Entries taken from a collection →
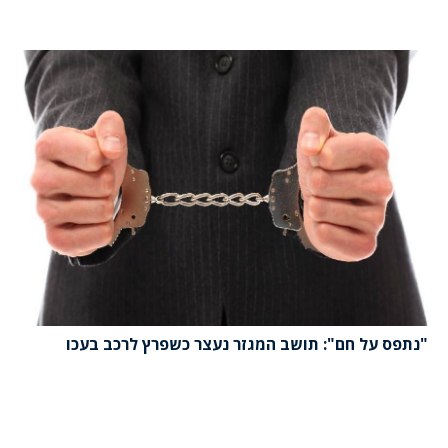
"נתפס על חם": תושב המגזר נעצר כשפרץ לרכב בעכו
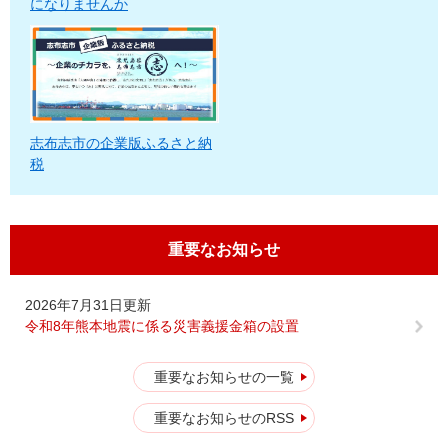
になりませんか
志布志市の企業版ふるさと納
税
重要なお知らせ
2026年7月31日更新
令和8年熊本地震に係る災害義援金箱の設置
重要なお知らせの一覧
重要なお知らせのRSS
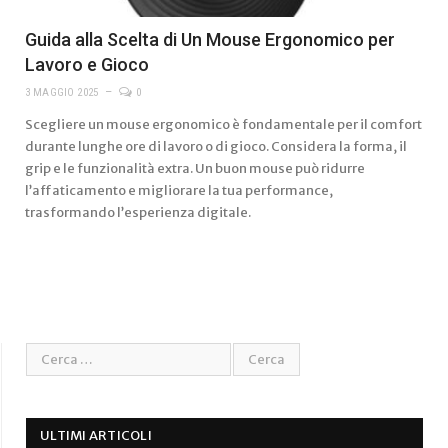
Guida alla Scelta di Un Mouse Ergonomico per
Lavoro e Gioco
3 MAGGIO 2025
0
Scegliere un mouse ergonomico è fondamentale per il comfort
durante lunghe ore di lavoro o di gioco. Considera la forma, il
grip e le funzionalità extra. Un buon mouse può ridurre
l’affaticamento e migliorare la tua performance,
trasformando l’esperienza digitale.
ULTIMI ARTICOLI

What to produce →
Every line from the one holding "志布志市の企業版ふるさと納" through the end of the records above must be reproduced verbatim, pictures excepted.

Exercise response →
志布志市の企業版ふるさと納
税
重要なお知らせ
2026年7月31日更新
令和8年熊本地震に係る災害義援金箱の設置
重要なお知らせの一覧
重要なお知らせのRSS
Guida alla Scelta di Un Mouse Ergonomico per
Lavoro e Gioco
3 MAGGIO 2025
0
Scegliere un mouse ergonomico è fondamentale per il comfort
durante lunghe ore di lavoro o di gioco. Considera la forma, il
grip e le funzionalità extra. Un buon mouse può ridurre
l’affaticamento e migliorare la tua performance,
trasformando l’esperienza digitale.
ULTIMI ARTICOLI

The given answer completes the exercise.